■ Material for this exercise ■
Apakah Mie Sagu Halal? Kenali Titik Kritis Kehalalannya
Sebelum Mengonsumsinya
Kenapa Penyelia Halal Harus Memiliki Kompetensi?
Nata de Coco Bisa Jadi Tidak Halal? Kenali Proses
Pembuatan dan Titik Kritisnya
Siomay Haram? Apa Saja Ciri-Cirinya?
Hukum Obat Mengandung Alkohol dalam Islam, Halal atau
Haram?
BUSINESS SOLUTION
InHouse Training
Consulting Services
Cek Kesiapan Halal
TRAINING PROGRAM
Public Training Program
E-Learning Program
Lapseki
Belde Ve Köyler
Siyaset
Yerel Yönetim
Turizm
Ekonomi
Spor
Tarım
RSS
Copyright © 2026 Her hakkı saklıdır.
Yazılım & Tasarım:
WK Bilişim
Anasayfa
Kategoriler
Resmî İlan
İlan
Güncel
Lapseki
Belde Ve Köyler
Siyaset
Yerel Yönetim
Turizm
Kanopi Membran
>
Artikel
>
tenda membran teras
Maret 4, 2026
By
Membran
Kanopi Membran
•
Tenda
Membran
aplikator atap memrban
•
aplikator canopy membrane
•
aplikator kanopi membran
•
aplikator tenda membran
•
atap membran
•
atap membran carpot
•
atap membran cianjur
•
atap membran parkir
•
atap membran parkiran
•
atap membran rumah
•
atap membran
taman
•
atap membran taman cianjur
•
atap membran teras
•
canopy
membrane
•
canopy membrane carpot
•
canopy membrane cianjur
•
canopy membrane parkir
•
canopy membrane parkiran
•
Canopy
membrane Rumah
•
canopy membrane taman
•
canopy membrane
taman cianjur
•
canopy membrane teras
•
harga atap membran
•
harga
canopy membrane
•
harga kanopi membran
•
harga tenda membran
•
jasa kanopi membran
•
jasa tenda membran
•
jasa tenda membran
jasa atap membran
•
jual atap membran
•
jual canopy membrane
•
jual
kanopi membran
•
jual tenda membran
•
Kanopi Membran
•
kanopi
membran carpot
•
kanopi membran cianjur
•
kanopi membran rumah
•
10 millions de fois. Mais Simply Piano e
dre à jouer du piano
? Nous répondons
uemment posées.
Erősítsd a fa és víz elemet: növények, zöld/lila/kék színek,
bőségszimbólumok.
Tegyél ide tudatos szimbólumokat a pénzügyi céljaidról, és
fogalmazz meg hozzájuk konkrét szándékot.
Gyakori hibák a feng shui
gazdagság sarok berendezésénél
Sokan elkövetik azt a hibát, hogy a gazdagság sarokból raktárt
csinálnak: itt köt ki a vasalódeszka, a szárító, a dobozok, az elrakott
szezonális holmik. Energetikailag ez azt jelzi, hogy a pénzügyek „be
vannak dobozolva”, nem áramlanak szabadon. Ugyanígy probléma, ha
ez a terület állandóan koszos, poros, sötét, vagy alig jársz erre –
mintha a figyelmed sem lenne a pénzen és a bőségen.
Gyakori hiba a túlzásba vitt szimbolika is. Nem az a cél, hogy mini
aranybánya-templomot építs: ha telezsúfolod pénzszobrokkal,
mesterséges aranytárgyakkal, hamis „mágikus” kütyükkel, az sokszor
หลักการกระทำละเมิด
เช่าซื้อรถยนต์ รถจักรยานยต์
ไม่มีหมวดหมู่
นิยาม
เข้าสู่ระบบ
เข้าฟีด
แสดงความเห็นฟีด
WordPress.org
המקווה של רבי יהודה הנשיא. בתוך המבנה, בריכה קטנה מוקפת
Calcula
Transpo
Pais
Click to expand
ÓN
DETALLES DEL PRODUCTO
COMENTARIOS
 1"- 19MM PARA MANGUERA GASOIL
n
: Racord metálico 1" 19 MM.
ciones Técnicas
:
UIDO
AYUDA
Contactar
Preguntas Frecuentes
* * *
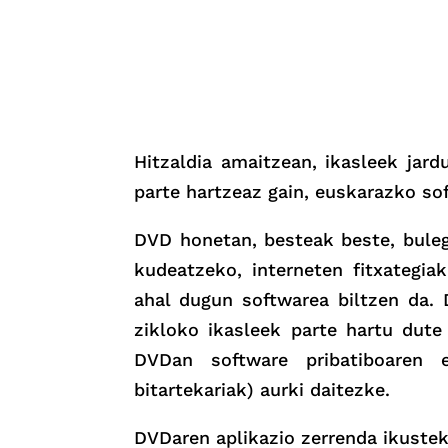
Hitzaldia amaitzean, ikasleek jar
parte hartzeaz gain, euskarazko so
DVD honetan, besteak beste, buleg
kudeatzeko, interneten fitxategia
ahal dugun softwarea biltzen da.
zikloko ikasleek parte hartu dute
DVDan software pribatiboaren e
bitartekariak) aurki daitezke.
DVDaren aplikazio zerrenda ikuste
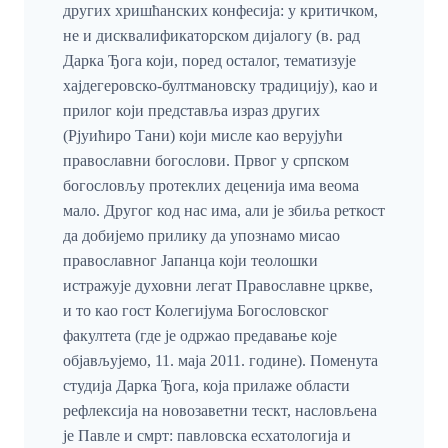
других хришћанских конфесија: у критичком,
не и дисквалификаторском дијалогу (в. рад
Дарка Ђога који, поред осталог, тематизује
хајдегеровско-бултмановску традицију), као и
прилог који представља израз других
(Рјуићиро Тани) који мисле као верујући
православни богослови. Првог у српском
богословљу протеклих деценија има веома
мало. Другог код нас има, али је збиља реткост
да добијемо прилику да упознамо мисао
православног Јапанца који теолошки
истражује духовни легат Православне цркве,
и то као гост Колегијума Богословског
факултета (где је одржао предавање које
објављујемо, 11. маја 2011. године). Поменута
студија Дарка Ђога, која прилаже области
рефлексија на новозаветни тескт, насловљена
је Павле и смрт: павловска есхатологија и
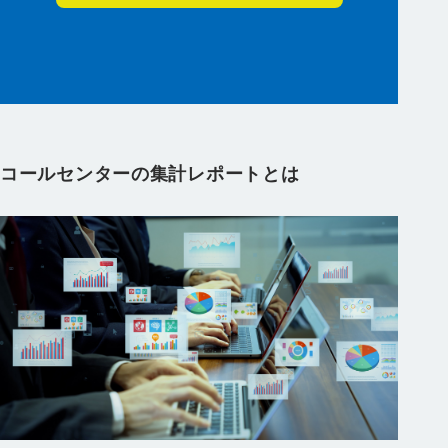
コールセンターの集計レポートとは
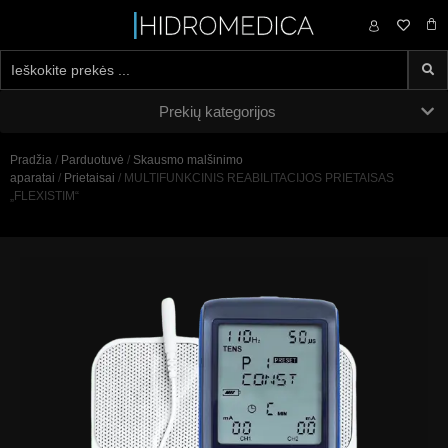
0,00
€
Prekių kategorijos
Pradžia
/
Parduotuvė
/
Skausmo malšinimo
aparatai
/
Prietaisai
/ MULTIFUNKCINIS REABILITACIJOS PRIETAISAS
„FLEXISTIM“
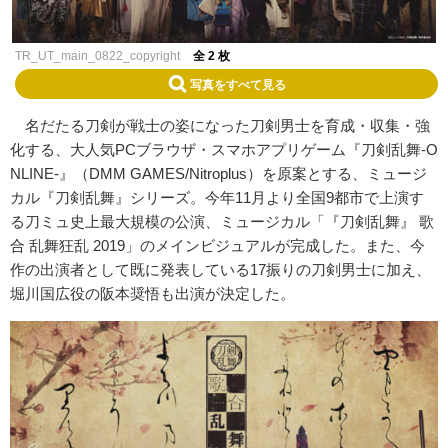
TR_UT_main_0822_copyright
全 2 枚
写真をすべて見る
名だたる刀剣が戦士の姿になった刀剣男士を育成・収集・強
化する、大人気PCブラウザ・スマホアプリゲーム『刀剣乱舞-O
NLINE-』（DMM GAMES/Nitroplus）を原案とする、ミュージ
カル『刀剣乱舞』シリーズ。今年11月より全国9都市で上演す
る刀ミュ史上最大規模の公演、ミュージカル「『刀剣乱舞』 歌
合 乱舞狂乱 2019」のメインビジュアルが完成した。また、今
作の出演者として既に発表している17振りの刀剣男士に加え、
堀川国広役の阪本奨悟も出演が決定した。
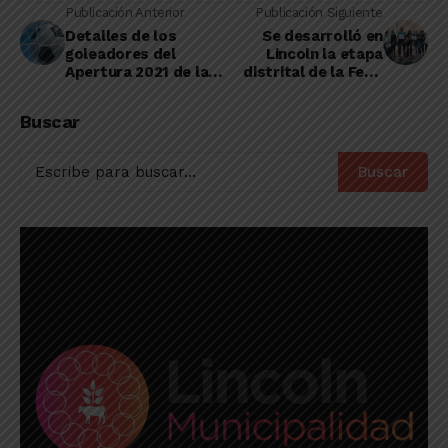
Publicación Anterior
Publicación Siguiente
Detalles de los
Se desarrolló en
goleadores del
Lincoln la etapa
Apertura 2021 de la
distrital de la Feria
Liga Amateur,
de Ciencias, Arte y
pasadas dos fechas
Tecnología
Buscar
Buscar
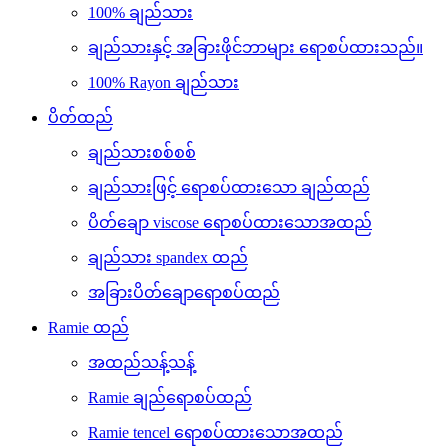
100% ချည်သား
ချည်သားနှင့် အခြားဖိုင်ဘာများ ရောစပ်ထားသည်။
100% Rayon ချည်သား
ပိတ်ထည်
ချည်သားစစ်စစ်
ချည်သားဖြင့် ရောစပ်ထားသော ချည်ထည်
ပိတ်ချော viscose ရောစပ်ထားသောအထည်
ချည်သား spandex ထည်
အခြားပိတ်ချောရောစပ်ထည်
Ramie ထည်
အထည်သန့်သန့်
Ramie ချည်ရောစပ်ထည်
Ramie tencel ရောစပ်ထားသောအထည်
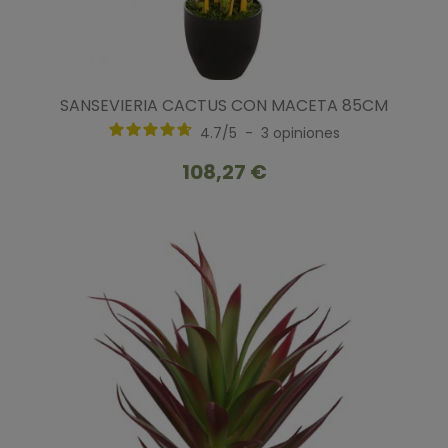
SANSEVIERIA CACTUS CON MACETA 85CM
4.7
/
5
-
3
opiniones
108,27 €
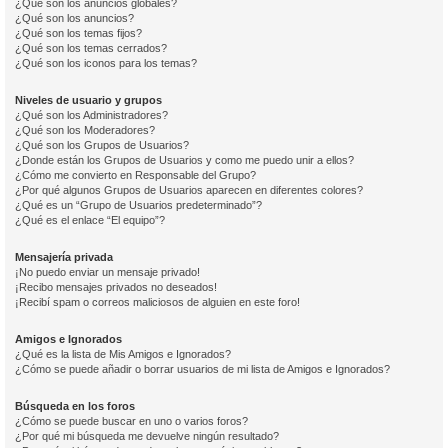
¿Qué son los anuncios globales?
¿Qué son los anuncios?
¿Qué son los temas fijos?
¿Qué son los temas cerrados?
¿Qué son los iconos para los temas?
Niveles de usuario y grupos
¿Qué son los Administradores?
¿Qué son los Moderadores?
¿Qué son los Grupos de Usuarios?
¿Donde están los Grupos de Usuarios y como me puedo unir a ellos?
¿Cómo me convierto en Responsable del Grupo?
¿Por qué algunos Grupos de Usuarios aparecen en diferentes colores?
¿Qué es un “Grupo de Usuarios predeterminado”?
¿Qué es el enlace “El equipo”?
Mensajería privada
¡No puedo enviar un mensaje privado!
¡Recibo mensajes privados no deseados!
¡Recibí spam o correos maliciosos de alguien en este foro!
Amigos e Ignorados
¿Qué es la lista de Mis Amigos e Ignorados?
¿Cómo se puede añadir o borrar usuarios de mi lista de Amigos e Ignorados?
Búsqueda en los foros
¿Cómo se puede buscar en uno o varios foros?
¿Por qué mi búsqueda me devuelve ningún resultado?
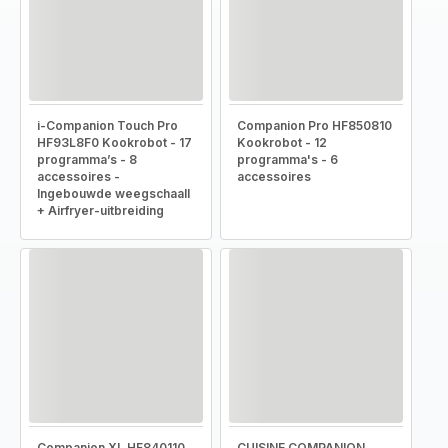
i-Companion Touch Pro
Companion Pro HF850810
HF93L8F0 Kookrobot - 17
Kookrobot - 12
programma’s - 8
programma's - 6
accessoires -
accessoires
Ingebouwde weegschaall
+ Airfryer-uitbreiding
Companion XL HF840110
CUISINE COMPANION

■ Assigned task ■
Working through the records, copy each line in which the word "Gyakori" appears.

■ Solved exercise ■
Gyakori hibák a feng shui
Gyakori hiba a túlzásba vitt szimbolika is. Nem az a cél, hogy mini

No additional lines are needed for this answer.